One strategy for spin labeling includes providing RF signals that result in spin inversion for atoms exposed to the RF energy. The inversion recovery (i.e., the process of the atoms returning from the induced inverted spins) emits an NMR signal that can be detected to measure blood flow and/or perfusion. Spin inversion may be achieved by generally aligning the spins in a magnetic field, and inverting the spins by applying an RF field, typically, in a direction orthogonal to the magnetic field, as discussed above. A number of RF field waveforms, referred to herein as an RF sequence, that achieve spin inversion are generally known.
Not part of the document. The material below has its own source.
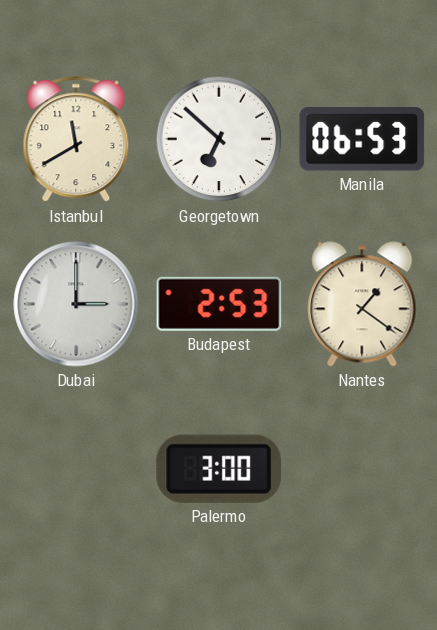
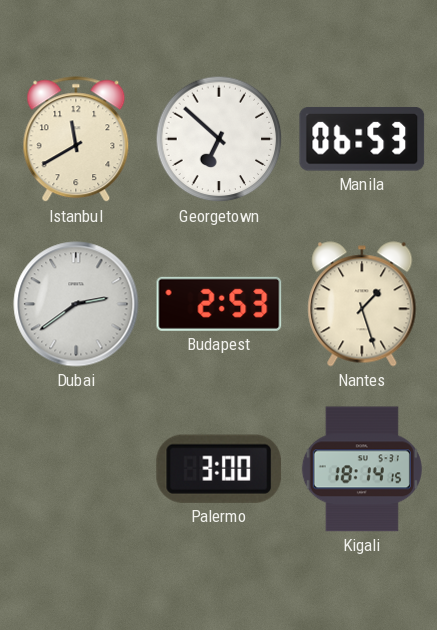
Dubai: 3:00 -> 2:39
Nantes: 1:21 -> 1:27
Kigali: none -> 18:14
However, conventional RF sequences have several drawbacks, as discussed in further detail below.
By applying a gradient magnetic field to align the spins, the spin inversion effect may be localized to a particular region of interest. In particular, to achieve spin inversion, the RF field is applied at an appropriate frequency (i.e., the Larmor frequency), which depends, at least in part, on the strength of the magnetic field. Thus, an RF field applied at a particular frequency will only induce spin inversion at portions of the gradient magnetic field where the RF frequency matches the Larmor frequency at the corresponding magnetic field strength. By appropriately selecting the gradient magnetic field and RF frequency, spin inversion effects may be spatially isolated such that only spins in a region of interest are labeled.
However, despite localization efforts, magnetization transfer effects and other unrelated errors may interfere with the labeling procedure by causing more than just the atoms in the region of interest to be labeled, which in turn results in artifacts in the reconstructed images. In order to account for such effects, a control procedure may be used wherein the magnetic field gradient and RF sequence are selected to mimic the unrelated effects without invoking spin inversion. MR images reconstructed from NMR data obtained after the labeling procedure and control procedure may be used to reduce or eliminate these unwanted effects, for example, by subtracting out the effects associated with one or more control images to remove at least some of the image artifacts from the labeling images.
MR techniques in general endeavor to achieve a balance between signal to noise ratio (SNR) and power deposition. In particular, the higher the energy of the magnetic fields used (and correspondingly the higher the energy of the RF sequences needed to invoke the NMR effect), the greater the SNR of the NMR signals. Accordingly, higher energy MR results in higher contrast, better quality images. However, performing MRI at higher energies results in increased RF power deposition. There are limits to the RF power that may be deposited in the human body without harming the tissue.